The deepest impression I made on Karomenya was when I gave him a whistle. I had myself used it for some time to call in the dogs. When I showed it to him he took very little interest in it; then, as on my instruction he put it to his mouth and blew it, and the dogs, from both sides, came rushing at him, it gave him a great shock, his face darkened with surprise. He tried it once more, found the effect to be the same, and looked at me. A severe bright glance. When he got more used to the whistle, he wanted to know how it worked. He did not, to this purpose, look at the whistle itself, but when he had whistled for the dogs and they came, he scrutinized them with knit brows as if to find out where they had been hit. After this time Karomenya took a great liking to the dogs, and often, so to say, had the loan of them, taking them out for a walk. I used, when he walked off with them on a lead, to point to the place in the Western sky where the sun should be standing by the time that he must be back, and he pointed to the same place, and was always very punctual.

One day, as I was out riding, I saw Karomenya and the dogs a long way away from my house, in the Masai Reserve. He did not see me, but thought that he was all on his own and unobserved. Here he let the dogs have a run, and then whistled them in, and he repeated the performance three or four times, while I watched him from my horse. Out on the plain, where he thought that nobody knew, he gave himself up to a new idea and aspect of life.

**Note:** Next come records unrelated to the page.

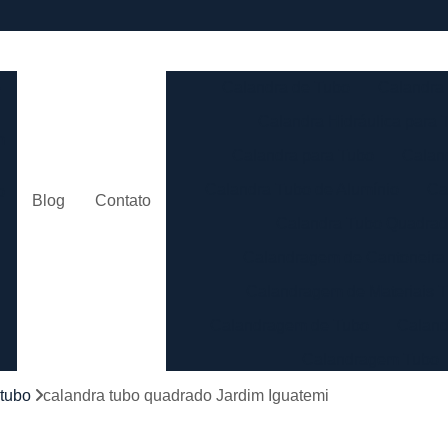
e
Calandra de Tubo
Calandra 
Calandra Hidráulica para 
m
Calandra para Tubo
Calan
Calandra Tubo de Alumínio
Ca
o
Blog
Contato
Calandra Tubo Quadra
Calandragem de Cantoneira
o
Calandragem de Materiais T
Calandragem de Tubo
Caland
Calandragem Tubo
s
Calandragem Tubo em A
 tubo
calandra tubo quadrado Jardim Iguatemi
Conformação com Tubo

He carried his whistle on a string round his neck, but one day he had not got it. I asked him by pantomime what had become of it, and he answered by pantomime that it was gone,—lost. He never asked me for another whistle. Either he thought that a second whistle was not to be had, or else he meant, now, to keep away altogether from something in life that was not really his affair. I am not even sure that he had not thrown away the whistle himself, unable to reconcile it with his other ideas of existence.

In five or six years, Karomenya is either to go through much suffering, or he will suddenly be lifted into heaven.